Con su esposo, Nastya ha vivido por 15 años, dos hijos, su propio apartamento, su auto, un buen trabajo, su esposo es un hombre de familia ejemplar - bueno, todo parece ser como debería ser. Pero el año pasado casi comenzaron una guerra. Según Nastya, la razón de todo es, por supuesto, el marido. En el trabajo, no puede obtener una promoción para el tercer año, se van de vacaciones a complejos turísticos de tercera clase como Turquía, su esposo se está poniendo serio, ella no quiere ir al gimnasio, aunque Nastya lo está forzando. En el sexo, se convirtió en una especie de inerte y lento, usa sus trajes de negocios pequeñoburgueses, aunque Nastya insiste constantemente en que ya no está de moda, y solo en los perdedores.

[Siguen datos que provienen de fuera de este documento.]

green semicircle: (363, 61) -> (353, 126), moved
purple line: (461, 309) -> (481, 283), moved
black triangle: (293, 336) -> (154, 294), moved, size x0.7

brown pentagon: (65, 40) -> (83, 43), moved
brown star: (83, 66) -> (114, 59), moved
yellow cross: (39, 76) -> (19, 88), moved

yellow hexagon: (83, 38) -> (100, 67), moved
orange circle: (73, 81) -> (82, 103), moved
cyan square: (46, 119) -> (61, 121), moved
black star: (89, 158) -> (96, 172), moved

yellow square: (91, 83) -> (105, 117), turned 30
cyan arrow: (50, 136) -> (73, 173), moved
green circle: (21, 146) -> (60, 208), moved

Tampoco nota absolutamente ningún cambio en su esposa: por ejemplo, ayer, Nastya regresó con las cejas recién hechas de una esteticista, pero su esposo ni siquiera lo vio. Además, él no siempre baja el asiento del inodoro, con la tapa abierta en la pasta de dientes que ya sacó, sonríe demasiado poco a su madre y se olvida constantemente de que las tazas deben colocarse en la secadora, girándolas con los mangos de una manera. Ah, es molesto por el crujir de dientes que le molesta su forma de conducir un automóvil, aferrarse al volante con ambas manos, como si solo hubiera salido bien ayer, y cómo hace la cama, dejando un pliegue en la colcha.

Pero lo más ofensivo para Nastya en esta historia es que su esposo de repente se volvió demasiado grosero, agresivo y arrogante. Casi dejó de besarla y abrazarla, reacciona muy bruscamente a cualquier comentario, la ataca constantemente, y recientemente, después de que ella lo reprendió por un vaso de agua derramado, casi se puso verde, se acercó a ella, durante mucho tiempo. Miré por un largo tiempo con los ojos rojos de los vasos rotos, y se fue, cerrando la puerta. Nastya estaba tan asustada que incluso rompió a llorar de autocompasión.

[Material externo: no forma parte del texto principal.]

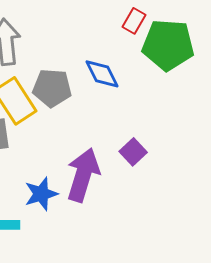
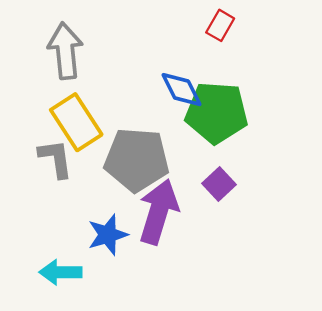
green pentagon: (168, 45) -> (217, 113), moved
gray pentagon: (52, 88) -> (137, 160), moved, size x1.4

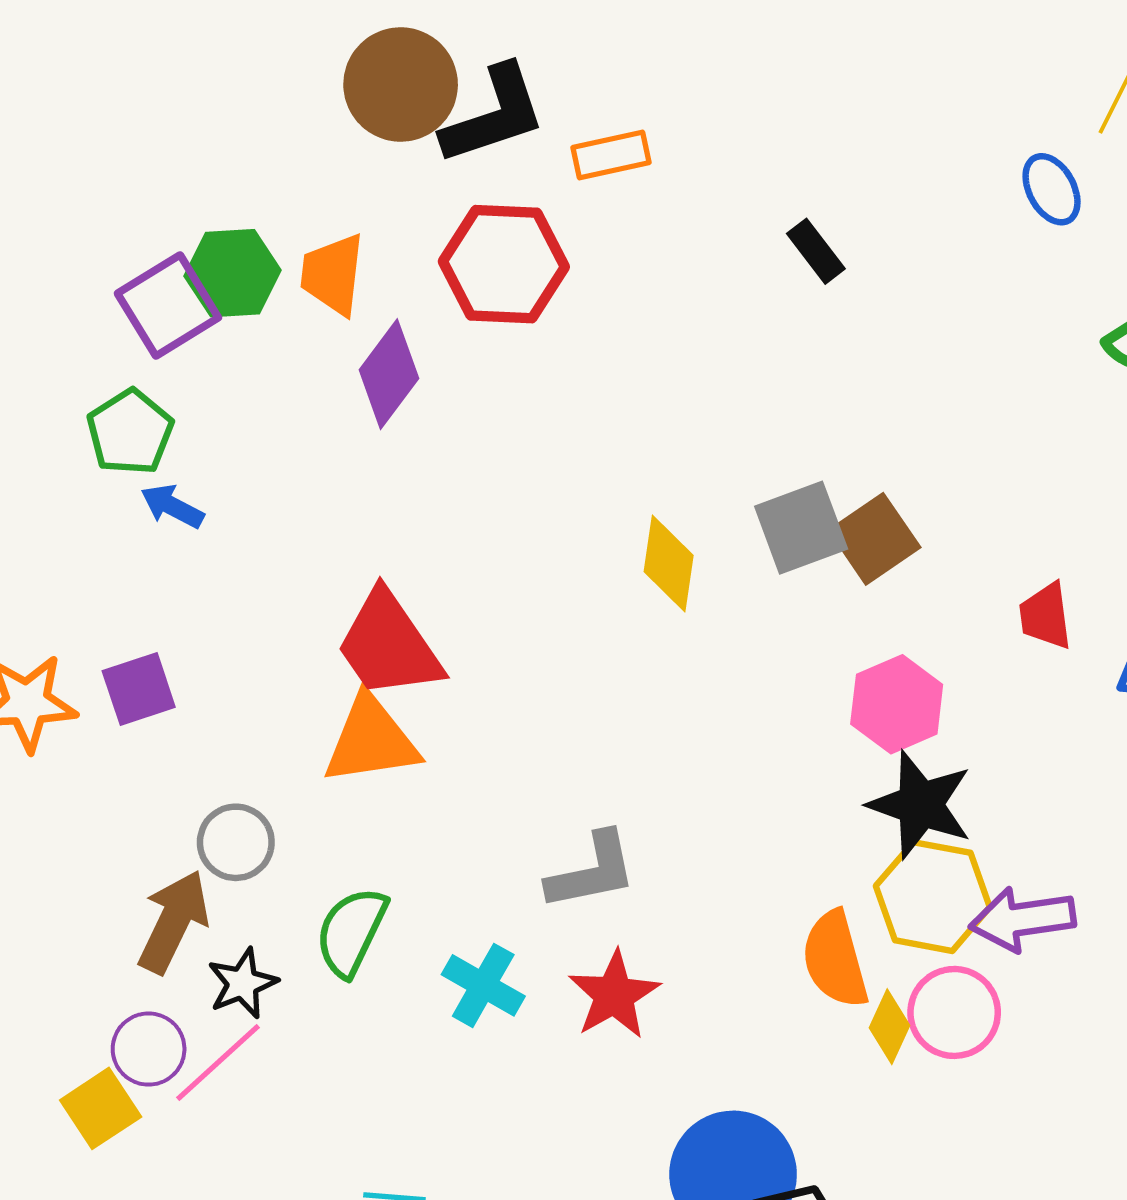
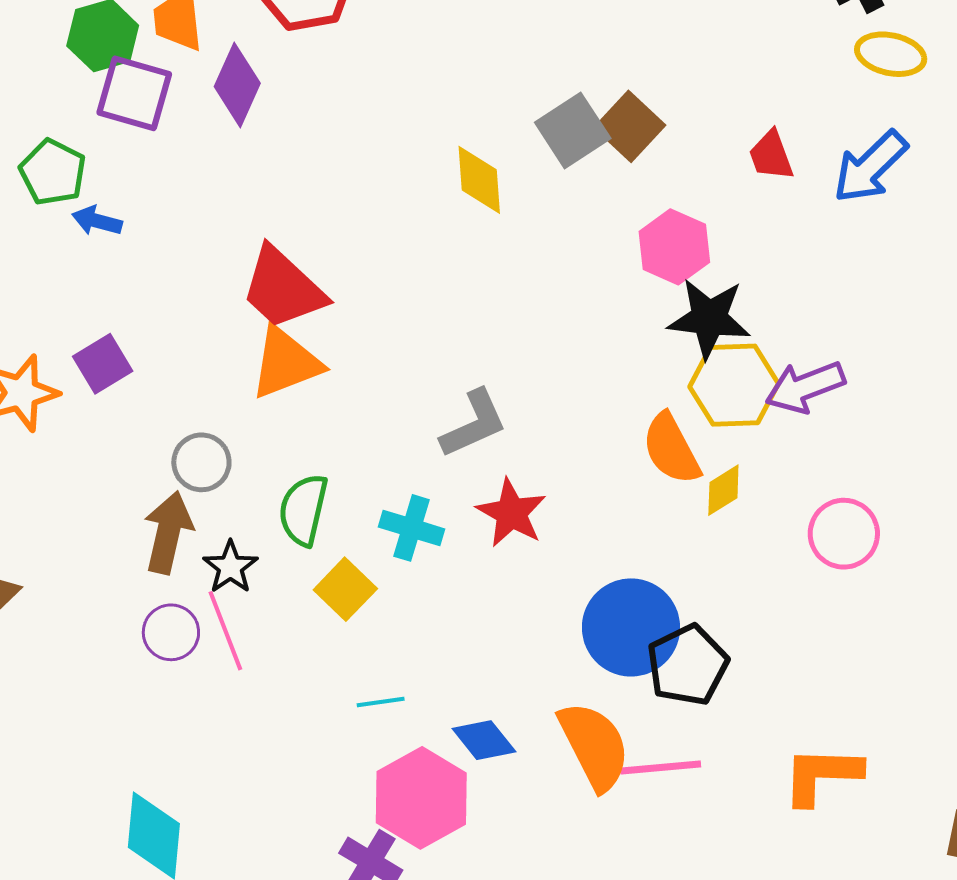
purple square: (168, 306) -> (134, 93), moved, turned -30
pink circle: (954, 1012) -> (844, 534), moved
yellow diamond: (889, 1027) -> (723, 490), turned 46
pink line: (218, 1063) -> (225, 631), turned -56
yellow square: (101, 1108) -> (345, 589), moved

“No, te imaginas, no solo es un gilipollas, un perdedor y un aburrido, ¡también lo es un tirano! ¡Pronto, verás, empezará a golpearme! ”, La novia se quemó, gesticulando con enojo.

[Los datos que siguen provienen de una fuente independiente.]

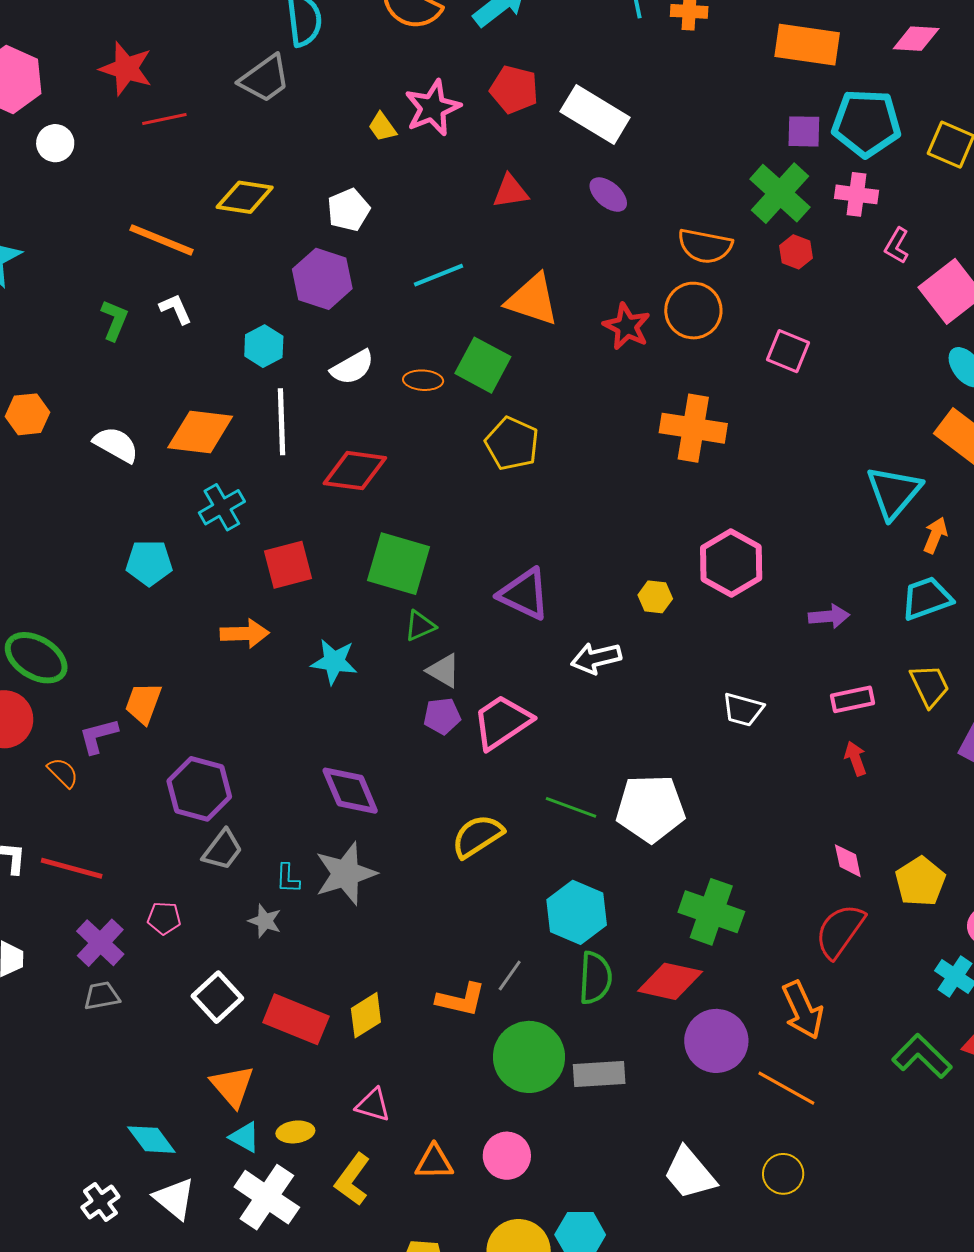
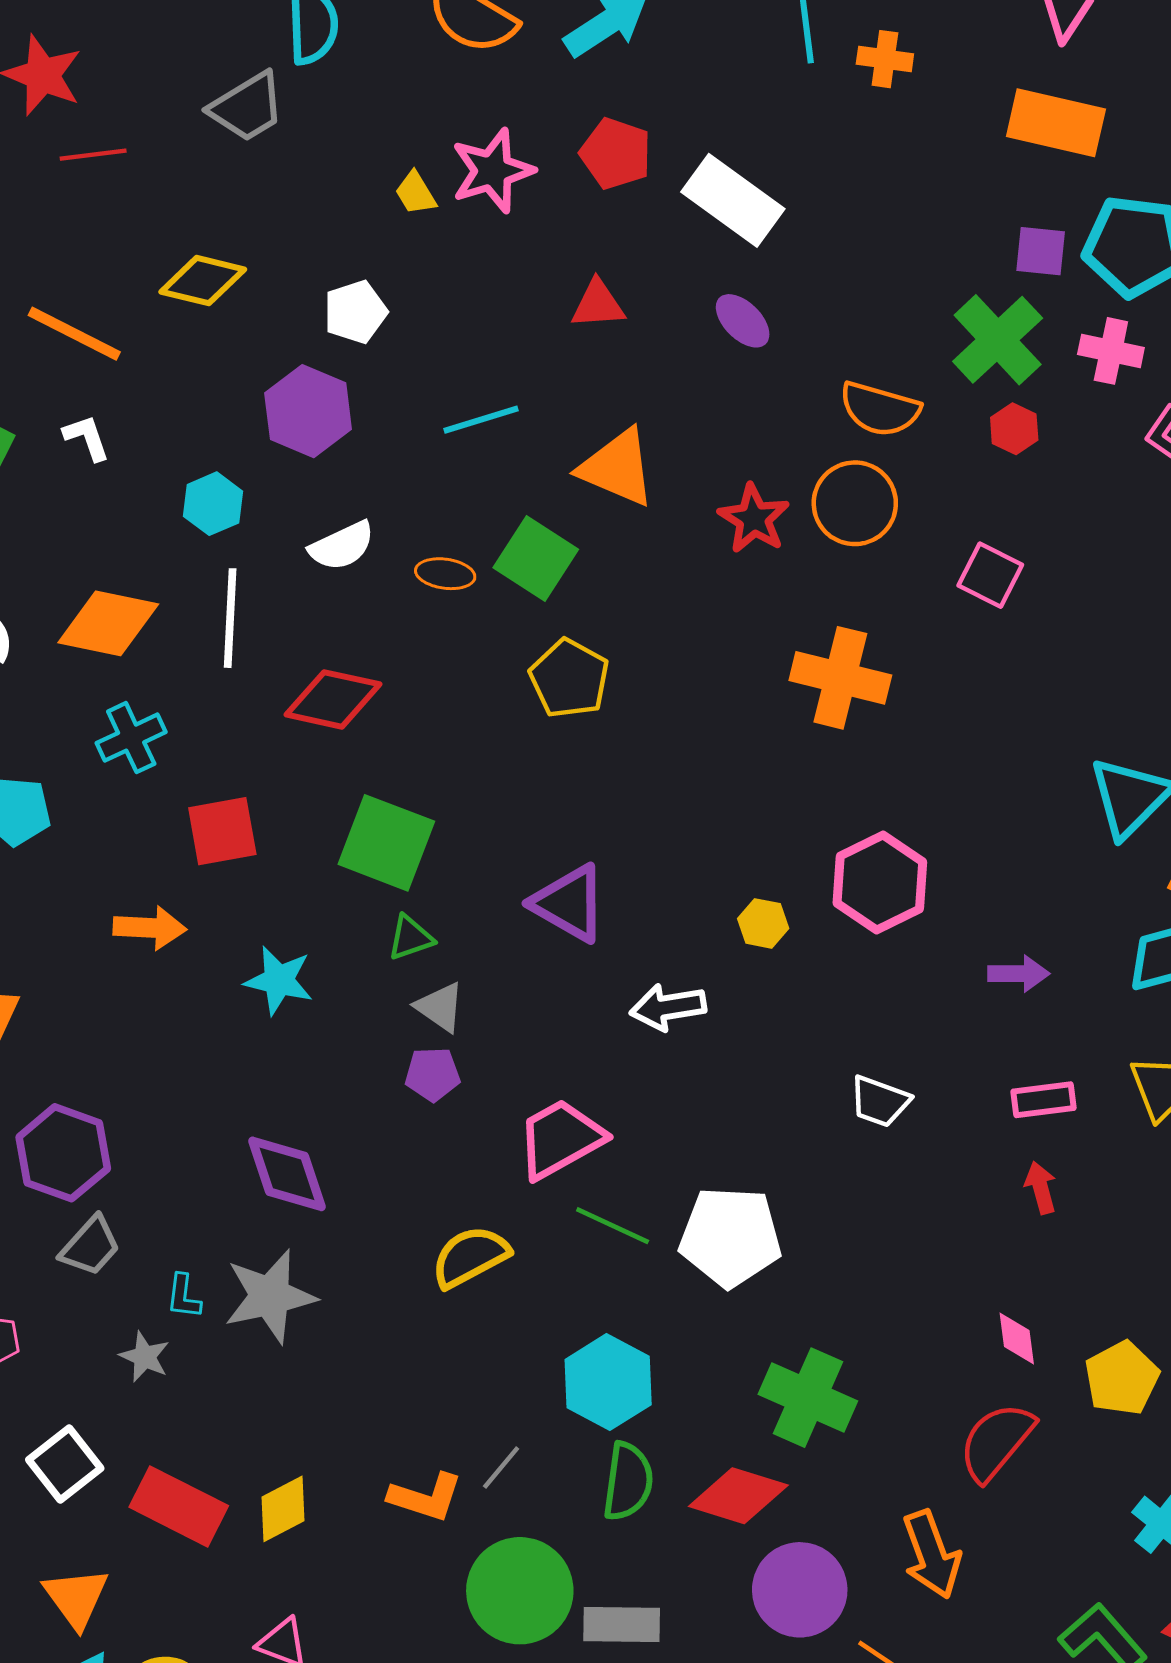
pink trapezoid: (502, 722) -> (560, 1139), moved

La miré sorprendida, preguntándome genuinamente por qué algunas mujeres son tan sordas, ciegas y miopes. El pobre Nastin es un marido que está siendo aserrado por cualquier motivo día y noche, señalando el más mínimo defecto, dictando qué y cómo hacer, y llamándolo perdedor. Un hombre que ha sido herido por tanto tiempo, resentimiento, descontento y culpa por no poder estar a la altura de las expectativas de su esposa. Sí, Nastya lo ha pisoteado durante mucho tiempo, destruyendo y enterrando profundamente su dignidad. Es sorprendente que no la haya enviado lejos y que no se haya ido para siempre. Entonces, querido amigo, todo esto puede no ser un mal marido, sino una mala esposa que mata a propósito en un hombre todo lo que es bueno y bueno que hay en él.